The Metal Gear Solid HD Collection takes three games in the series, previously released on older consoles, and brings them to the PS3 and Xbox 360. Remastered audio and video brings the older titles to life in a way that makes them almost brand new. Two MSX titles are also included, but they haven’t been touched up in any way.
The games in the series weren’t originally released in chronological order so the developers were nice enough to lay out the main menu of the collection by year. MGS 3: Snake Eater takes place in 1964 and comes first in the series. MGS: Peace Walker is next and occurs in the 1970’s. The final game on the disc is MGS 2: Sons of Liberty which follows up the original Metal Gear Solid (not included, but available on the PlayStation Network).
MGS 3 and MGS 2 made the transition from older console graphics to HD very nicely. The graphics come across very smooth, with no jagged edges. Character animations look smooth and the sneaking motions, while a little stiff at times, look decent. The remastered audio sounds great. If you are playing in surround sound, the audio is directional and can be used properly to assist in sneaking. If a guy sounds like he’s on your six, then he probably is. Cutscenes are a little rough and aren’t easy on the eyes, but that is to be expected. Controls stick to the original layout for each game.
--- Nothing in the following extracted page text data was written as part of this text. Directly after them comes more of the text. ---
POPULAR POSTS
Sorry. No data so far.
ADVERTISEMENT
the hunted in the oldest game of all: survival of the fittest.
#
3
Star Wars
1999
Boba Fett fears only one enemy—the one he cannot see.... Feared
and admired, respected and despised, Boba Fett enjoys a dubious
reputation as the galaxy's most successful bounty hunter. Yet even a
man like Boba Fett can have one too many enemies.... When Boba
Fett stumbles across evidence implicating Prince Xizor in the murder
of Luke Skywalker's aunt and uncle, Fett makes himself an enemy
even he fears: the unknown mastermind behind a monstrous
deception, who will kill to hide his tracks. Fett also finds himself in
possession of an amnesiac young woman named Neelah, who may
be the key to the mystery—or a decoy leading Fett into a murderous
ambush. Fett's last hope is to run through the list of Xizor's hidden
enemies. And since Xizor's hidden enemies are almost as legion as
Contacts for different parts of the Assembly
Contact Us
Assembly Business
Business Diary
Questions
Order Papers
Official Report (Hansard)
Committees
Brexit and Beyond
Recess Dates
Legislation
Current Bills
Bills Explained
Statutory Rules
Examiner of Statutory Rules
MGS: Peace Walker was originally released on the PSP and looks the best out of the three games in this collection. The game itself can give you countless hours of playtime and is arguably one of the best PSP games ever released. The HD graphics are smooth, with no jagged edges to be found. The audio sounds great and can be used for sneaking around as with the other two titles. Cutscenes look better than they did with MGS 3, but that’s not saying too much. The best part about Peace Walker being on the PS3 in via this collection is the fact the game isn’t hindered by the PSP’s controls scheme and tiny screen. This is the true Metal Gear Solid game we’ve always wanted Peace Walker to be.
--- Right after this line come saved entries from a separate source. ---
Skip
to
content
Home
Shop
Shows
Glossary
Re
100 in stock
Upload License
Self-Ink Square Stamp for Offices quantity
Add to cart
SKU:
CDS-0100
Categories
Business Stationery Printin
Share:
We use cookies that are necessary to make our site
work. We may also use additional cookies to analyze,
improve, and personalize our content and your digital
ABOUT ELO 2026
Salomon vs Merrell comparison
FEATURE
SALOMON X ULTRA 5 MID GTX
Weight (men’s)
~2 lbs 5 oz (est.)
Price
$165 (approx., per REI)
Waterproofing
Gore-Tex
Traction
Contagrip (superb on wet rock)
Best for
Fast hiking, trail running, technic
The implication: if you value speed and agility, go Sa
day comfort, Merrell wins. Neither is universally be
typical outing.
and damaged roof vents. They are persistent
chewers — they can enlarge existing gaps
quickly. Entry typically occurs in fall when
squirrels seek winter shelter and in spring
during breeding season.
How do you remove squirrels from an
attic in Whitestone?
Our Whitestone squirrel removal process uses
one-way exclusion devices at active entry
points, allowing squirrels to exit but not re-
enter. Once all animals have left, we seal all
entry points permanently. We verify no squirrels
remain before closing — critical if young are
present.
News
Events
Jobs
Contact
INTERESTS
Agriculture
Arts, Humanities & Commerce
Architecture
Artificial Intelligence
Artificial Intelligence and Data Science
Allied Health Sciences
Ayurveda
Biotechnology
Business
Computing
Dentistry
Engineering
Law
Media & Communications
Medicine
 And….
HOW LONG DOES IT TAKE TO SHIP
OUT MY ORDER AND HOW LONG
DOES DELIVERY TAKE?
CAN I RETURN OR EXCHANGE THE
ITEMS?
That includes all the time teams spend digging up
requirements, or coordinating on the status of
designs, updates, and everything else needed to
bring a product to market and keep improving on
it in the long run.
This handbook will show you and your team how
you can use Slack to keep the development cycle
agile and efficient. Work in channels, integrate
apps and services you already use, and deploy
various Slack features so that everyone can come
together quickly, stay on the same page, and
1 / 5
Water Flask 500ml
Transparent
The one title notably missing in this collection is the original Metal Gear Solid PSone title. Konami reported issues when trying to convert it over, and that’s too bad. If they could have added that in, this collection would have brought all of the games in the series to this generation. The classic game is downloadable from the PSN, so you can still play it on your PS3 and PSP, but including it on the disc would have been a better choice.
The Metal Gear Solid HD Collection brings five MGS games to this generation of consoles, with three of them bringing full trophy support and three Platinum trophies. Remastered audio and video makes the games not only easy on the eyes, but quite a bit of old school fun in a new package. The transition into HD isn’t as good as it could have been, but you’re still getting three of the best games in the series — of all-time even — on one disc for one low price. If that doesn’t make an exclamation point appear above your head, I don’t know what will.
If you are a true fan of the Metal Gear Solid series, owning this collection was never in question. If you’re not a fan, maybe you should be. This is a must have for everyone’s PS3 game collection.
PlayStation LifeStyle’s Final Score
+ Finally, Peace Walker without the PSP controls.
– Snake? Snaaaaaaaaaaake! No original PSOne Metal Gear Solid.